Retype the data below exactly, skipping pictures.

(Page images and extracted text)
------------------------------------------------

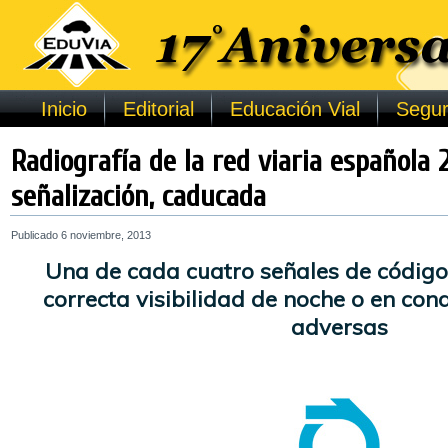
Inicio
Editorial
Educación Vial
Segur
Radiografía de la red viaria española 2
señalización, caducada
Publicado
6 noviembre, 2013
Una de cada cuatro señales de código
correcta visibilidad de noche o en con
adversas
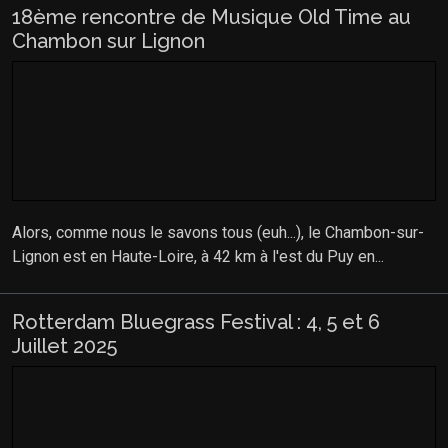
18ème rencontre de Musique Old Time au
Chambon sur Lignon
Alors, comme nous le savons tous (euh...), le Chambon-sur-
Lignon est en Haute-Loire, à 42 km à l'est du Puy en...
Rotterdam Bluegrass Festival : 4, 5 et 6
Juillet 2025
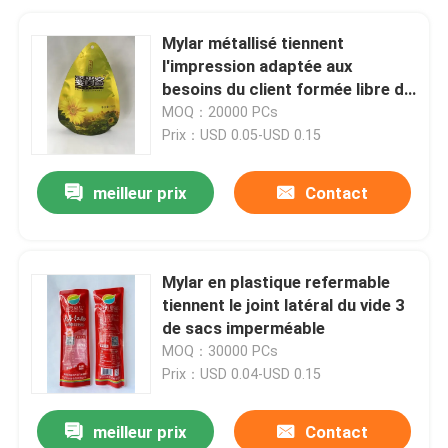
Mylar métallisé tiennent
l'impression adaptée aux
besoins du client formée libre de
sacs pour le casse-croûte sec
MOQ：20000 PCs
Prix：USD 0.05-USD 0.15
meilleur prix
Contact
Mylar en plastique refermable
tiennent le joint latéral du vide 3
de sacs imperméable
MOQ：30000 PCs
Prix：USD 0.04-USD 0.15
meilleur prix
Contact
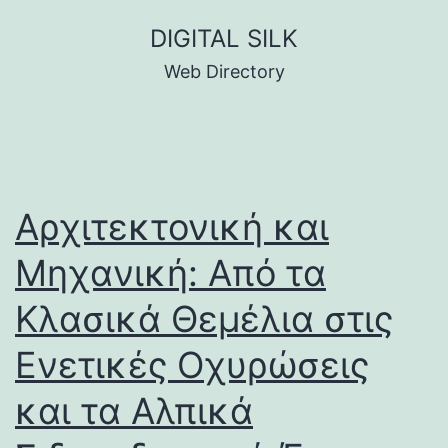
Skip
DIGITAL SILK
to
Web Directory
content
Αρχιτεκτονική και
Μηχανική: Από τα
Κλασικά Θεμέλια στις
Ενετικές Οχυρώσεις
και τα Αλπικά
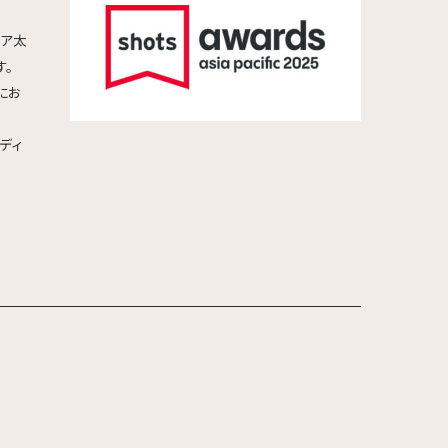
ジア太
す。
ドにお
のディ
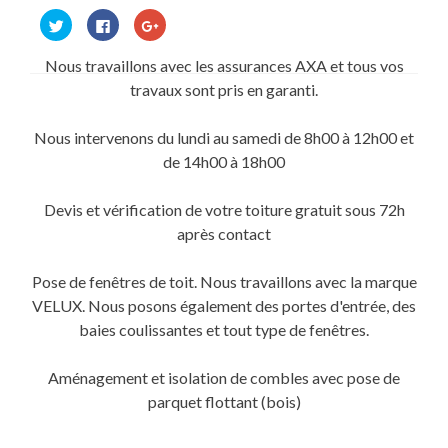
Cliquez
Cliquez
Cliquez
pour
pour
pour
partager
partager
partager
sur
sur
sur
Nous travaillons avec les assurances AXA et tous vos
Twitter(ouvre
Facebook(ouvre
Google+
dans
dans
(ouvre
travaux sont pris en garanti.
une
une
dans
nouvelle
nouvelle
une
fenêtre)
fenêtre)
nouvelle
fenêtre)
Nous intervenons du lundi au samedi de 8h00 à 12h00 et
de 14h00 à 18h00
Devis et vérification de votre toiture gratuit sous 72h
après contact
Pose de fenêtres de toit. Nous travaillons avec la marque
VELUX. Nous posons également des portes d'entrée, des
baies coulissantes et tout type de fenêtres.
Aménagement et isolation de combles avec pose de
parquet flottant (bois)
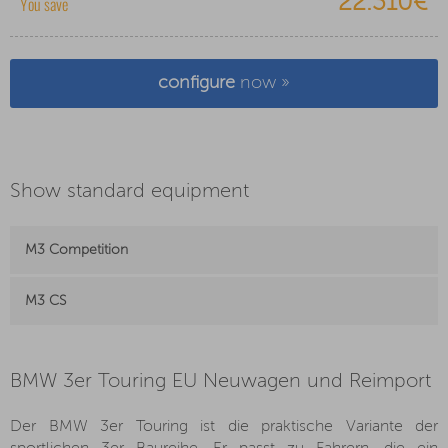
22.310€
You save
configure
now »
Show standard equipment
M3 Competition
M3 CS
BMW 3er Touring EU Neuwagen und Reimport
Der BMW 3er Touring ist die praktische Variante der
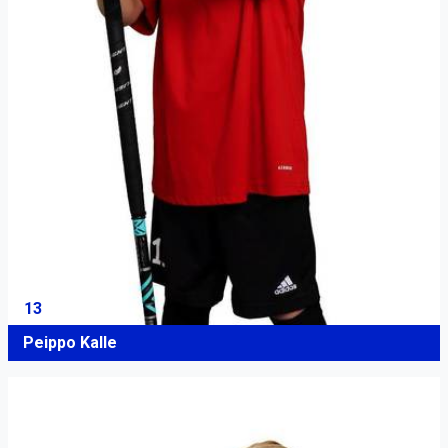
13
Peippo Kalle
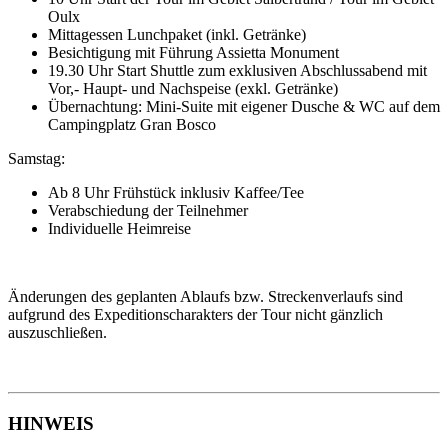
Oulx
Mittagessen Lunchpaket (inkl. Getränke)
Besichtigung mit Führung Assietta Monument
19.30 Uhr Start Shuttle zum exklusiven Abschlussabend mit
Vor,- Haupt- und Nachspeise (exkl. Getränke)
Übernachtung: Mini-Suite mit eigener Dusche & WC auf dem
Campingplatz Gran Bosco
Samstag:
Ab 8 Uhr Frühstück inklusiv Kaffee/Tee
Verabschiedung der Teilnehmer
Individuelle Heimreise
Änderungen des geplanten Ablaufs bzw. Streckenverlaufs sind
aufgrund des Expeditionscharakters der Tour nicht gänzlich
auszuschließen.
HINWEIS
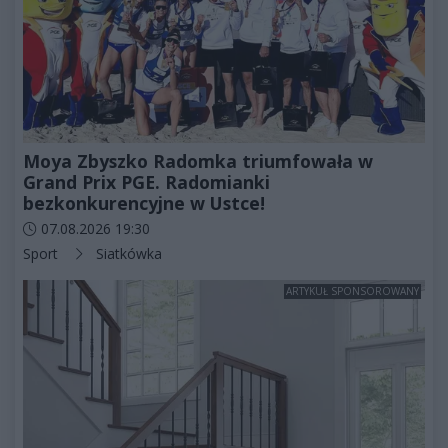
Moya Zbyszko Radomka triumfowała w
Grand Prix PGE. Radomianki
bezkonkurencyjne w Ustce!
Data dodania artykułu:
07.08.2026 19:30
Kategorie artykułu:
Sport
Siatkówka
ARTYKUŁ SPONSOROWANY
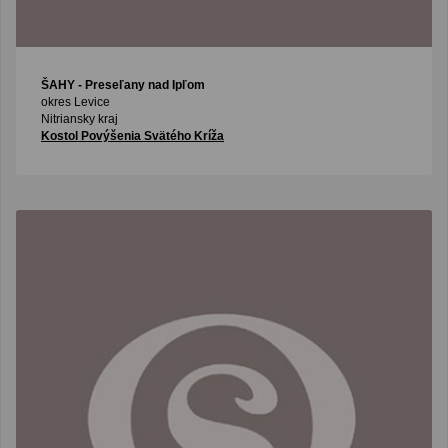
ŠAHY
- Preseľany nad Ipľom
okres Levice
Nitriansky kraj
Kostol Povýšenia Svätého Kríža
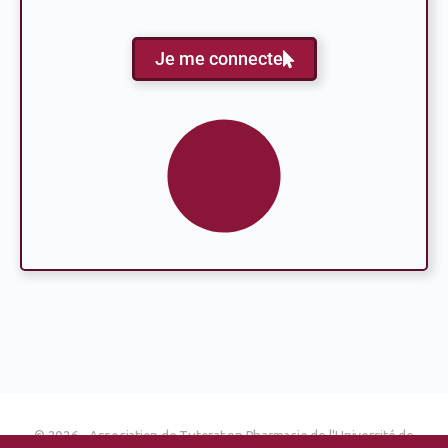
Je me connecte
© 2026 - Association de Tutorat en Pharmacie de l'Université de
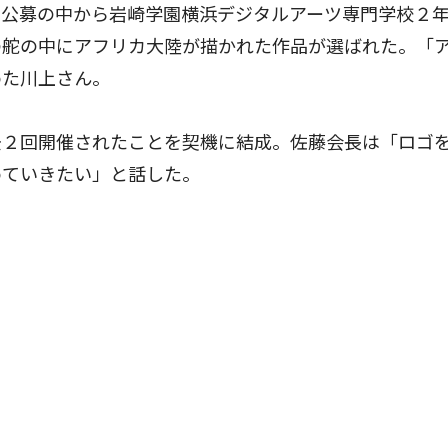
は公募の中から岩崎学園横浜デジタルアーツ専門学校２
の舵の中にアフリカ大陸が描かれた作品が選ばれた。「
めた川上さん。
２回開催されたことを契機に結成。佐藤会長は「ロゴ
めていきたい」と話した。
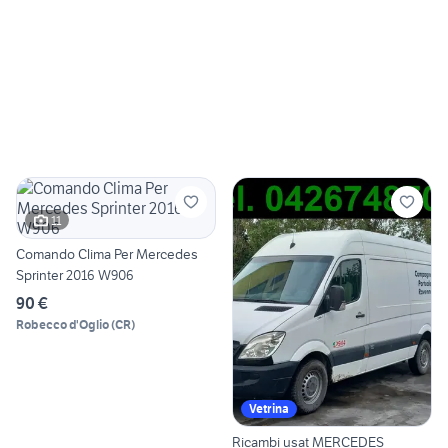
11
Comando Clima Per Mercedes
Sprinter 2016 W906
90 €
Robecco d'Oglio
(
CR
)
Vetrina
Ricambi usat MERCEDES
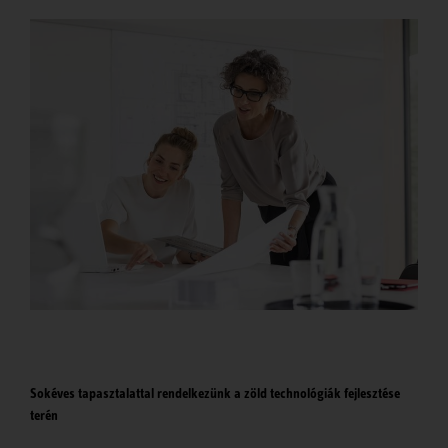
Sokéves tapasztalattal rendelkezünk a zöld technológiák fejlesztése
terén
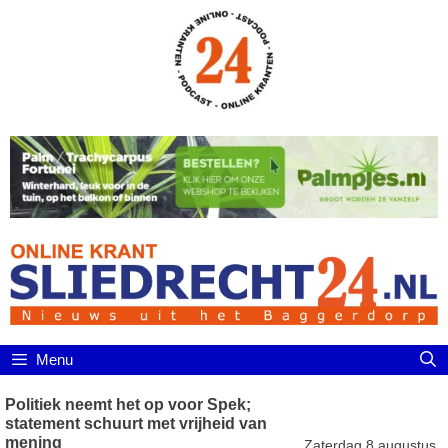
Ga
naar
de
inhoud
Menu
Politiek neemt het op voor Spek;
statement schuurt met vrijheid van
mening
Zaterdag 8 augustus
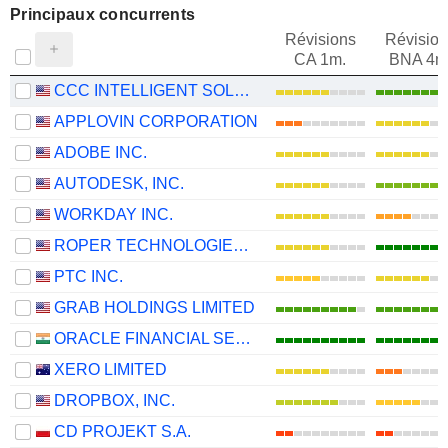
Principaux concurrents
Révisions
Révision
CA 1m.
BNA 4m
CCC INTELLIGENT SOLUTIONS HOLDINGS INC.
APPLOVIN CORPORATION
ADOBE INC.
AUTODESK, INC.
WORKDAY INC.
ROPER TECHNOLOGIES, INC.
PTC INC.
GRAB HOLDINGS LIMITED
ORACLE FINANCIAL SERVICES SOFTWARE LIMITED
XERO LIMITED
DROPBOX, INC.
CD PROJEKT S.A.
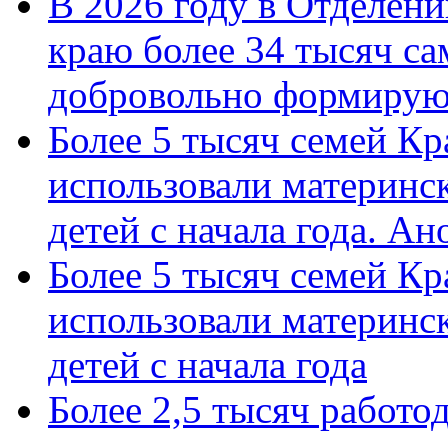
В 2026 году в Отделен
краю более 34 тысяч с
добровольно формиру
Более 5 тысяч семей Кр
использовали материнск
детей с начала года. А
Более 5 тысяч семей Кр
использовали материнск
детей с начала года
Более 2,5 тысяч работо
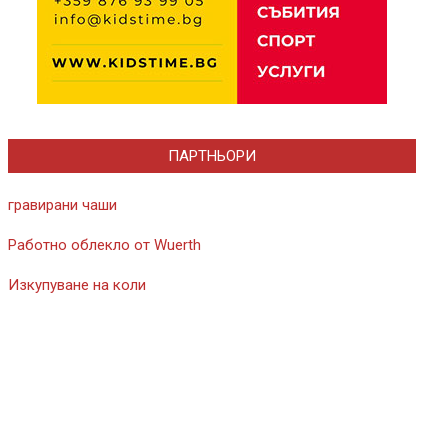
ПАРТНЬОРИ
гравирани чаши
Работно облекло от Wuerth
Изкупуване на коли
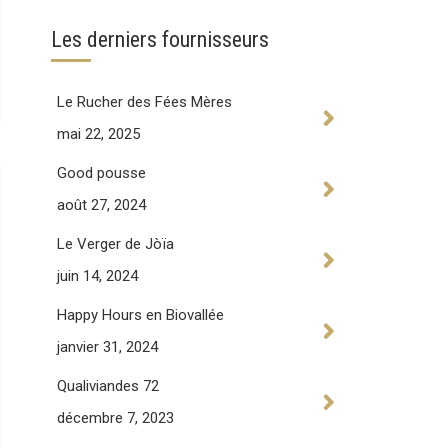
Les derniers fournisseurs
Le Rucher des Fées Mères
mai 22, 2025
Good pousse
août 27, 2024
Le Verger de Jòïa
juin 14, 2024
Happy Hours en Biovallée
janvier 31, 2024
Qualiviandes 72
décembre 7, 2023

------------------------------------------------

● **Written solution**
Inicio
Editorial
Educación Vial
Segur
Radiografía de la red viaria española 2
señalización, caducada
Publicado
6 noviembre, 2013
Una de cada cuatro señales de código
correcta visibilidad de noche o en con
adversas
18ème rencontre de Musique Old Time au
Chambon sur Lignon
Alors, comme nous le savons tous (euh...), le Chambon-sur-
Lignon est en Haute-Loire, à 42 km à l'est du Puy en...
Rotterdam Bluegrass Festival : 4, 5 et 6
Juillet 2025
Mylar métallisé tiennent
l'impression adaptée aux
besoins du client formée libre de
sacs pour le casse-croûte sec
MOQ：20000 PCs
Prix：USD 0.05-USD 0.15
meilleur prix
Contact
Mylar en plastique refermable
tiennent le joint latéral du vide 3
de sacs imperméable
MOQ：30000 PCs
Prix：USD 0.04-USD 0.15
meilleur prix
Contact
Skip
DIGITAL SILK
to
Web Directory
content
Αρχιτεκτονική και
Μηχανική: Από τα
Κλασικά Θεμέλια στις
Ενετικές Οχυρώσεις
και τα Αλπικά
ジア太
す。
ドにお
のディ
Cliquez
Cliquez
Cliquez
pour
pour
pour
partager
partager
partager
sur
sur
sur
Nous travaillons avec les assurances AXA et tous vos
Twitter(ouvre
Facebook(ouvre
Google+
dans
dans
(ouvre
travaux sont pris en garanti.
une
une
dans
nouvelle
nouvelle
une
fenêtre)
fenêtre)
nouvelle
fenêtre)
Nous intervenons du lundi au samedi de 8h00 à 12h00 et
de 14h00 à 18h00
Devis et vérification de votre toiture gratuit sous 72h
après contact
Pose de fenêtres de toit. Nous travaillons avec la marque
VELUX. Nous posons également des portes d'entrée, des
baies coulissantes et tout type de fenêtres.
Aménagement et isolation de combles avec pose de
parquet flottant (bois)
22.310€
You save
configure
now »
Show standard equipment
M3 Competition
M3 CS
BMW 3er Touring EU Neuwagen und Reimport
Der BMW 3er Touring ist die praktische Variante der
13
Peippo Kalle
Oulx
Mittagessen Lunchpaket (inkl. Getränke)
Besichtigung mit Führung Assietta Monument
19.30 Uhr Start Shuttle zum exklusiven Abschlussabend mit
Vor,- Haupt- und Nachspeise (exkl. Getränke)
Übernachtung: Mini-Suite mit eigener Dusche & WC auf dem
Campingplatz Gran Bosco
Samstag:
Ab 8 Uhr Frühstück inklusiv Kaffee/Tee
Verabschiedung der Teilnehmer
Individuelle Heimreise
Änderungen des geplanten Ablaufs bzw. Streckenverlaufs sind
aufgrund des Expeditionscharakters der Tour nicht gänzlich
auszuschließen.
HINWEIS
Moya Zbyszko Radomka triumfowała w
Grand Prix PGE. Radomianki
bezkonkurencyjne w Ustce!
Data dodania artykułu:
07.08.2026 19:30
Kategorie artykułu:
Sport
Siatkówka
ARTYKUŁ SPONSOROWANY
ŠAHY
- Preseľany nad Ipľom
okres Levice
Nitriansky kraj
Kostol Povýšenia Svätého Kríža
Je me connecte
© 2026 - Association de Tutorat en Pharmacie de l'Université de
は公募の中から岩崎学園横浜デジタルアーツ専門学校２
の舵の中にアフリカ大陸が描かれた作品が選ばれた。「
めた川上さん。
２回開催されたことを契機に結成。佐藤会長は「ロゴ
めていきたい」と話した。
11
Comando Clima Per Mercedes
Sprinter 2016 W906
90 €
Robecco d'Oglio
(
CR
)
Vetrina
Ricambi usat MERCEDES
Sokéves tapasztalattal rendelkezünk a zöld technológiák fejlesztése
terén
Ga
naar
de
inhoud
Menu
Politiek neemt het op voor Spek;
statement schuurt met vrijheid van
mening
Zaterdag 8 augustus
Principaux concurrents
Révisions
Révision
CA 1m.
BNA 4m
CCC INTELLIGENT SOLUTIONS HOLDINGS INC.
APPLOVIN CORPORATION
ADOBE INC.
AUTODESK, INC.
WORKDAY INC.
ROPER TECHNOLOGIES, INC.
PTC INC.
GRAB HOLDINGS LIMITED
ORACLE FINANCIAL SERVICES SOFTWARE LIMITED
XERO LIMITED
DROPBOX, INC.
CD PROJEKT S.A.
В 2026 году в Отделен
краю более 34 тысяч с
добровольно формиру
Более 5 тысяч семей Кр
использовали материнск
детей с начала года. А
Более 5 тысяч семей Кр
использовали материнск
детей с начала года
Более 2,5 тысяч работо
ПАРТНЬОРИ
гравирани чаши
Работно облекло от Wuerth
Изкупуване на коли
Les derniers fournisseurs
Le Rucher des Fées Mères
mai 22, 2025
Good pousse
août 27, 2024
Le Verger de Jòïa
juin 14, 2024
Happy Hours en Biovallée
janvier 31, 2024
Qualiviandes 72
décembre 7, 2023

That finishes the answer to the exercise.